What May Not Be Reasonable and Probable Grounds

  • The smell of alcohol coming from the driver or vehicle
  • One swerve of the vehicle

10(b) Breach

In impaired driving cases, immediately upon arrest, the police must inform the individual of their right to counsel and allow them to exercise that right. If the police did any of the following, then you may be able to exclude any evidence that they collected during the course of the transaction:

  • Failure to Provide Rights: The police did not inform you of your right to counsel
  • Delay in Providing Rights: The police waited too long to inform you of your right to counsel.
  • Failure to Provide Opportunity to Exercise Rights: The police did not allow you to contact counsel.
  • Delay in Providing Opportunity to Exercise Rights: The police waited too long to allow you to contact counsel.

The police cannot use any statements you make against you at trial before they inform you of your rights. However, they may use your statements to form the reasonable suspicion necessary to demand roadside tests.

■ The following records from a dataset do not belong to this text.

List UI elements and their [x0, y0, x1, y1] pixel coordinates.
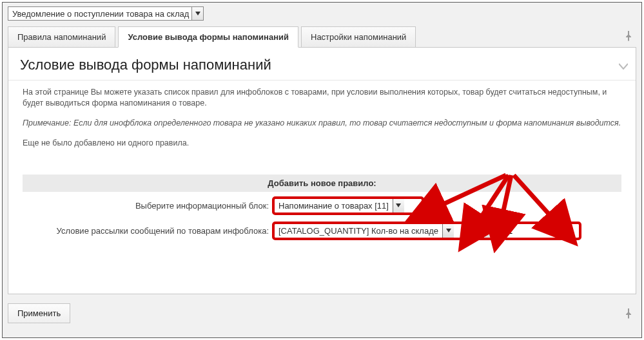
- label-iblock: Выберите информационный блок:: [23, 201, 274, 211]
- row-iblock: Выберите информационный блок: Напоминани…: [23, 194, 621, 217]
- info-none: Еще не было добавлено ни одного правила.: [23, 138, 621, 149]
- chevron-down-icon[interactable]: [191, 7, 203, 20]
- apply-button[interactable]: Применить: [8, 303, 70, 323]
- mailing-select[interactable]: Уведомление о поступлении товара на скла…: [8, 6, 204, 21]
- tabs-row: Правила напоминаний Условие вывода формы…: [3, 26, 641, 47]
- tab-settings-label: Настройки напоминаний: [311, 32, 406, 42]
- info-note: Примечание: Если для инофблока определен…: [23, 118, 621, 129]
- pin-icon[interactable]: [625, 308, 632, 321]
- apply-button-label: Применить: [17, 308, 61, 318]
- field-condition-area: [CATALOG_QUANTITY] Кол-во на складе <: [274, 223, 580, 238]
- add-rule-heading: Добавить новое правило:: [23, 175, 621, 192]
- top-select-wrap: Уведомление о поступлении товара на скла…: [3, 3, 641, 26]
- pin-icon[interactable]: [625, 31, 632, 43]
- select-operator-value: <: [474, 226, 483, 236]
- mailing-select-value: Уведомление о поступлении товара на скла…: [12, 9, 191, 19]
- tab-settings[interactable]: Настройки напоминаний: [301, 26, 416, 48]
- panel-title: Условие вывода формы напоминаний: [20, 57, 271, 73]
- select-iblock[interactable]: Напоминание о товарах [11]: [274, 198, 422, 213]
- field-iblock-area: Напоминание о товарах [11]: [274, 198, 422, 213]
- panel: Условие вывода формы напоминаний На этой…: [8, 47, 636, 294]
- main-container: Уведомление о поступлении товара на скла…: [2, 2, 642, 338]
- select-condition-value: [CATALOG_QUANTITY] Кол-во на складе: [278, 226, 442, 236]
- collapse-icon[interactable]: [619, 57, 628, 73]
- info-p1: На этой странице Вы можете указать списо…: [23, 87, 621, 109]
- apply-wrap: Применить: [3, 299, 641, 328]
- chevron-down-icon[interactable]: [393, 199, 404, 212]
- chevron-down-icon[interactable]: [483, 224, 495, 238]
- panel-title-row: Условие вывода формы напоминаний: [8, 48, 636, 80]
- select-condition[interactable]: [CATALOG_QUANTITY] Кол-во на складе: [274, 223, 465, 238]
- tab-rules-label: Правила напоминаний: [17, 32, 106, 42]
- select-iblock-value: Напоминание о товарах [11]: [278, 201, 393, 211]
- row-condition: Условие рассылки сообщений по товарам ин…: [23, 220, 621, 242]
- info-block: На этой странице Вы можете указать списо…: [8, 80, 636, 160]
- label-condition: Условие рассылки сообщений по товарам ин…: [23, 226, 274, 236]
- tab-rules[interactable]: Правила напоминаний: [8, 26, 115, 48]
- tab-conditions[interactable]: Условие вывода формы напоминаний: [118, 26, 298, 48]
- tab-conditions-label: Условие вывода формы напоминаний: [128, 32, 289, 42]
- chevron-down-icon[interactable]: [442, 224, 454, 238]
- input-value[interactable]: [505, 223, 580, 238]
- select-operator[interactable]: <: [470, 223, 500, 238]
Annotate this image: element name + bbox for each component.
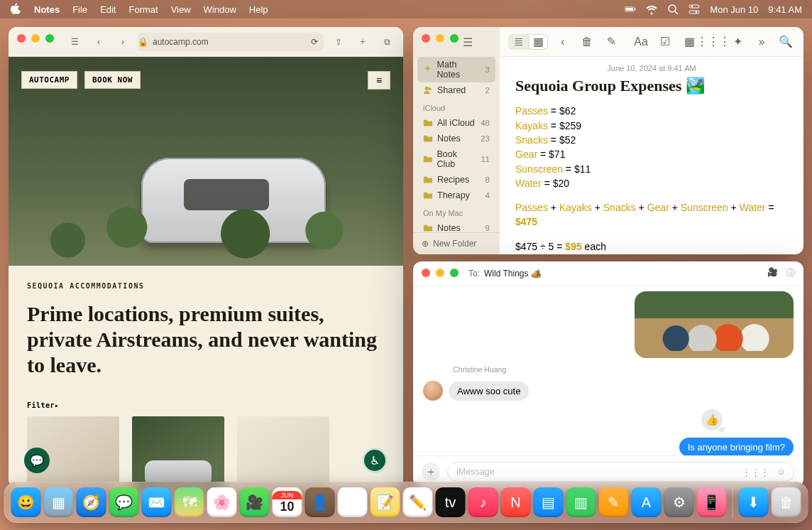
menu-date[interactable]: Mon Jun 10: [710, 4, 758, 15]
new-folder-button[interactable]: ⊕ New Folder: [413, 232, 500, 254]
dock-finder[interactable]: 😀: [11, 487, 41, 517]
dock-messages[interactable]: 💬: [109, 487, 139, 517]
sidebar-item-therapy[interactable]: Therapy 4: [417, 188, 495, 203]
chat-fab[interactable]: 💬: [24, 448, 50, 473]
sidebar-item-all-icloud[interactable]: All iCloud 48: [417, 115, 495, 131]
dock-pages[interactable]: ✎: [599, 487, 629, 517]
control-center-icon[interactable]: [688, 4, 700, 15]
emoji-picker-icon[interactable]: ☺: [777, 467, 786, 477]
safari-minimize-button[interactable]: [31, 34, 40, 43]
dock-trash[interactable]: 🗑: [772, 487, 801, 517]
dock-safari[interactable]: 🧭: [77, 487, 106, 517]
gallery-view-icon[interactable]: ▦: [528, 34, 548, 50]
notes-close-button[interactable]: [422, 34, 430, 43]
dock-freeform[interactable]: ✏️: [403, 487, 433, 517]
book-now-button[interactable]: BOOK NOW: [84, 71, 141, 89]
menu-time[interactable]: 9:41 AM: [768, 4, 802, 15]
back-button[interactable]: ‹: [89, 33, 108, 51]
nav-back-icon[interactable]: ‹: [554, 33, 572, 51]
menu-edit[interactable]: Edit: [100, 4, 116, 15]
dock-mail[interactable]: ✉️: [142, 487, 172, 517]
notes-sidebar-toggle-icon[interactable]: ☰: [463, 36, 473, 49]
menu-format[interactable]: Format: [128, 4, 158, 15]
share-icon[interactable]: ⇪: [329, 33, 348, 51]
dock-maps[interactable]: 🗺: [175, 487, 204, 517]
menu-file[interactable]: File: [72, 4, 87, 15]
dock-downloads[interactable]: ⬇: [739, 487, 769, 517]
dock-reminders[interactable]: ☰: [338, 487, 368, 517]
tabs-icon[interactable]: ⧉: [378, 33, 396, 51]
app-name[interactable]: Notes: [34, 4, 60, 15]
messages-zoom-button[interactable]: [450, 269, 459, 277]
dock-calendar[interactable]: JUN 10: [273, 487, 302, 517]
spotlight-icon[interactable]: [667, 4, 679, 15]
battery-icon[interactable]: [625, 4, 636, 15]
logo-chip[interactable]: AUTOCAMP: [21, 71, 77, 89]
messages-close-button[interactable]: [422, 269, 430, 277]
outgoing-bubble[interactable]: Is anyone bringing film?: [679, 438, 794, 455]
info-icon[interactable]: ⓘ: [786, 267, 795, 279]
dock-launchpad[interactable]: ▦: [44, 487, 74, 517]
sidebar-item-book-club[interactable]: Book Club 11: [417, 146, 495, 172]
incoming-photo-message[interactable]: [635, 291, 794, 358]
address-bar[interactable]: 🔒 autocamp.com ⟳: [138, 33, 324, 51]
dock-tv[interactable]: tv: [436, 487, 466, 517]
accommodation-thumb-3[interactable]: [237, 416, 329, 487]
dock-facetime[interactable]: 🎥: [240, 487, 270, 517]
sidebar-item-shared[interactable]: Shared 2: [417, 82, 495, 98]
safari-close-button[interactable]: [17, 34, 26, 43]
menu-window[interactable]: Window: [204, 4, 236, 15]
audio-icon[interactable]: ⋮⋮⋮: [704, 33, 723, 51]
accommodation-thumb-2[interactable]: [132, 416, 224, 487]
sidebar-toggle-icon[interactable]: ☰: [65, 33, 84, 51]
audio-wave-icon[interactable]: ⋮⋮⋮: [742, 467, 769, 477]
message-input[interactable]: iMessage ⋮⋮⋮ ☺: [447, 462, 795, 482]
dock-appstore[interactable]: A: [632, 487, 662, 517]
plus-circle-icon: ⊕: [422, 239, 429, 249]
sidebar-item-math-notes[interactable]: Math Notes 3: [417, 57, 495, 82]
compose-icon[interactable]: ✎: [602, 33, 620, 51]
sidebar-item-recipes[interactable]: Recipes 8: [417, 172, 495, 188]
note-body[interactable]: June 10, 2024 at 9:41 AM Sequoia Group E…: [500, 57, 803, 254]
tapback-thumbs-up[interactable]: 👍: [701, 409, 723, 431]
checklist-icon[interactable]: ☑: [656, 33, 674, 51]
sidebar-item-icloud-notes[interactable]: Notes 23: [417, 131, 495, 146]
notes-zoom-button[interactable]: [450, 34, 459, 43]
dock-photos[interactable]: 🌸: [207, 487, 237, 517]
sidebar-item-local-notes[interactable]: Notes 9: [417, 220, 495, 232]
dock-notes[interactable]: 📝: [371, 487, 400, 517]
reload-icon[interactable]: ⟳: [311, 37, 318, 47]
messages-minimize-button[interactable]: [436, 269, 444, 277]
apps-plus-button[interactable]: ＋: [422, 463, 440, 481]
menu-view[interactable]: View: [171, 4, 191, 15]
search-icon[interactable]: 🔍: [777, 33, 795, 51]
accessibility-fab[interactable]: ♿︎: [362, 448, 388, 473]
wifi-icon[interactable]: [646, 4, 657, 15]
dock-iphone-mirroring[interactable]: 📱: [697, 487, 727, 517]
dock-keynote[interactable]: ▤: [534, 487, 564, 517]
trash-icon[interactable]: 🗑: [578, 33, 596, 51]
menu-help[interactable]: Help: [249, 4, 268, 15]
avatar[interactable]: [423, 381, 443, 401]
forward-button[interactable]: ›: [114, 33, 132, 51]
list-view-icon[interactable]: ≣: [508, 34, 528, 50]
to-value[interactable]: Wild Things 🏕️: [484, 269, 542, 278]
more-icon[interactable]: »: [752, 33, 771, 51]
notes-minimize-button[interactable]: [436, 34, 444, 43]
link-icon[interactable]: ✦: [728, 33, 747, 51]
filter-button[interactable]: Filter▸: [27, 402, 385, 409]
safari-zoom-button[interactable]: [45, 34, 54, 43]
incoming-bubble[interactable]: Awww soo cute: [449, 382, 529, 401]
dock-contacts[interactable]: 👤: [305, 487, 335, 517]
new-tab-icon[interactable]: ＋: [353, 33, 372, 51]
view-mode-segment[interactable]: ≣ ▦: [508, 34, 548, 50]
dock-music[interactable]: ♪: [468, 487, 498, 517]
site-menu-button[interactable]: ≡: [368, 71, 390, 90]
dock-system-settings[interactable]: ⚙: [664, 487, 694, 517]
messages-thread[interactable]: Christine Huang Awww soo cute 👍 Is anyon…: [413, 286, 803, 455]
dock-news[interactable]: N: [501, 487, 531, 517]
apple-menu[interactable]: [10, 3, 21, 16]
dock-numbers[interactable]: ▥: [566, 487, 596, 517]
facetime-icon[interactable]: 🎥: [767, 267, 778, 279]
text-format-icon[interactable]: Aa: [632, 33, 650, 51]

Delay in Collecting Samples

In addition to police needing to collect a sample with an ASD “as soon as practicable,” officers must conduct the test without unwarranted delay. An officer may delay administering a test for 15 minutes if they have reason to believe or suspect that the driver has consumed alcohol within the last 15 minutes. However, if the officer delays administering the test for an unwarranted reason, there may be grounds to challenge the use of any test results in court.

Intoxilyzer Not Calibrated

Before the police use an ASD, the device must be properly calibrated (usually every one to two weeks). In order for the Crown to use any intoxilyzer results at trial, the police must demonstrate that the ASD was properly calibrated or that the officer had reasonable grounds to believe the ASD was properly functioning at the time the sample was taken.